CW: They will now. You just said so.
BF: Well, damn. Let’s move on from my flub and talk “Part 1.” What are we going to see? Levels, characters, features? Give us the low down!
CW: Well, without giving too much away, you’ve got the standard triple threat of Sonic, Tails, and Knuckles as playable characters. There will be 6 zones: Final Fall, Peak Panic, Wood Works, Palm Paradiso, Scorched Spire and Robotic Resort, two of which some some keen players might recognize from their previous incarnations as Retro-Sonic levels. Also, the 7 chaos emeralds make an appearance, which means Special and Bonus Stages. Finally, plenty of bosses will be ready to attack and a data select menu will save your progress.
BF: When part 2 is released far down the road, will players be able to merge their Part 1 data with Part 2’s data to make a SUPER game?
CW: Definitely, although to make it simpler, we’ll just provide the full game to download and players can just use their existing save file to continue where they left off.

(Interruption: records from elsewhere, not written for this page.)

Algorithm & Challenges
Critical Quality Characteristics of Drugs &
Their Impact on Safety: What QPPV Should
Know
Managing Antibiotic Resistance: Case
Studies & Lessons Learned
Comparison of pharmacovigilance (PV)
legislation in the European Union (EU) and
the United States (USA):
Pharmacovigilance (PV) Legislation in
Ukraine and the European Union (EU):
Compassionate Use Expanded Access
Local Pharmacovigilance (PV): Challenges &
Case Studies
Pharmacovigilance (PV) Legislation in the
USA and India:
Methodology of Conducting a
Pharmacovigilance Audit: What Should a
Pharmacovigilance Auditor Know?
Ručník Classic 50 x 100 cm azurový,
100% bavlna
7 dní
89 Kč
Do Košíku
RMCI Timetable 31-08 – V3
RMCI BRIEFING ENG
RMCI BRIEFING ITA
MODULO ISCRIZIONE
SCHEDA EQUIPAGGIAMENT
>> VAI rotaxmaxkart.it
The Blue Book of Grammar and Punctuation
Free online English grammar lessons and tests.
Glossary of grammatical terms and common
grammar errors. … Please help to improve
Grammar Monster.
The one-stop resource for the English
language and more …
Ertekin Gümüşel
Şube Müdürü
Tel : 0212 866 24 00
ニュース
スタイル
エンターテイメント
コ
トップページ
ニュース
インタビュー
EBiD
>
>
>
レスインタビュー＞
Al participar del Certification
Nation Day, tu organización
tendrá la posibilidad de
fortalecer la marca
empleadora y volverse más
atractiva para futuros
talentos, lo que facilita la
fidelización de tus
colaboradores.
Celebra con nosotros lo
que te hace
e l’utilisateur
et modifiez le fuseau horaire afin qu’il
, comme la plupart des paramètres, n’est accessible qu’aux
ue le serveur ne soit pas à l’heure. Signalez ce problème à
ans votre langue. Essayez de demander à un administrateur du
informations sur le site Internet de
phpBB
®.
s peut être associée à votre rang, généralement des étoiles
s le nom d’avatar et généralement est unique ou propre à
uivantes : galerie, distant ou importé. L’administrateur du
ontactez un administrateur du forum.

BF: So, players will have to manually copy their data into the new EXE? Sounds simple enough. Do you think people will manage to fuck that up? Haha…
CW: Anything’s possible, haha. I guess we can make an installer… but most people dislike that.
BF: Usually. Everybody at SFGHQ hates that shit.
I’ve heard rumors that all the level art is completed. Is it true that you’ll have to do no more graphical work for levels? I ask, because the level graphics always seem to be the hardest part for fangamers and hearing that all the level graphics are done will be a great sign of RSXG’s progress.
CW: Yes and no. We have graphics for all the zones, but I guess things always get tweaked or updated as you go, due to new ideas that might come up or tile considerations due to the change from MMF2 to Retro-Sonic. But overall, yes, level graphics aren’t too much of a worry now. In fact, it was one of the great benefits of the merge to me.
BF: It was a good choice. Retro-Sonic got what XG lacked and vice-versa. Who initiated the merger and were the level graphics a main reason that you decided to go along with it?
CW: Well, I was the one who extended the offer to Euan and Joseph. I was really impressed with the graphics, presentation and the overall feel of the game. They were paying attention to little details that I, up until that point, hadn’t had a chance to do in Retro-Sonic. I thought, “I should really be doing that!” Then, I considered that I’d only created graphics for about 3 of the Retro-Sonic levels and how much more work it’d take on top of all the other stuff I was doing. The merge just seemed like a good idea to me at the time, and when we had discussions about it, everything just seemed to click.
BF: What was the thought process behind joining up with the guys and I on Sonic Nexus? Months before the release, I was as surprised as people were on release day on the news that Nexus and Retro-Sonic were joining forces. You and Damizean were talking without my knowledge, as I never even considered asking you due to the XG merger.
CW: Haha, the fact you guys were considering using the Torque game builder? XD
BF: Oh…right. Well, it looked like a good idea at the time.
CW: No, seriously… Torque? XD
BF: It’s in the past. What’s it like working for two projects anyway? Besides that fact that it is time consuming and probably sucks at times.
CW: Well, for one, I guess, it has been one of the main driving forces that made me do a final restructuring of the Retro-Sonic engine! At least that’s over and done with, but it keeps things fresh for me too, I suppose. If I get a creative block or am bored with one, I can switch to the other.
BF: Fair enough. So, back to RSXG. I remember seeing pictures of old builds that had appearances from classic Sonic antagonists, like Nack/Fang and Metal Sonic. Are they still hanging around and/or other villians coming to the party?
CW: Well, everyone’s favorite Egg Garden boss will make a comeback… does that count? Seriously though, in terms of actual “intelligent characters” no, but there may be a few cameo appearances from a classic boss or two.
BF: Coo’. Well, I’m out of questions. Do you think that I missed anything?
CW: Yeah, we’ve covered all that there is to know.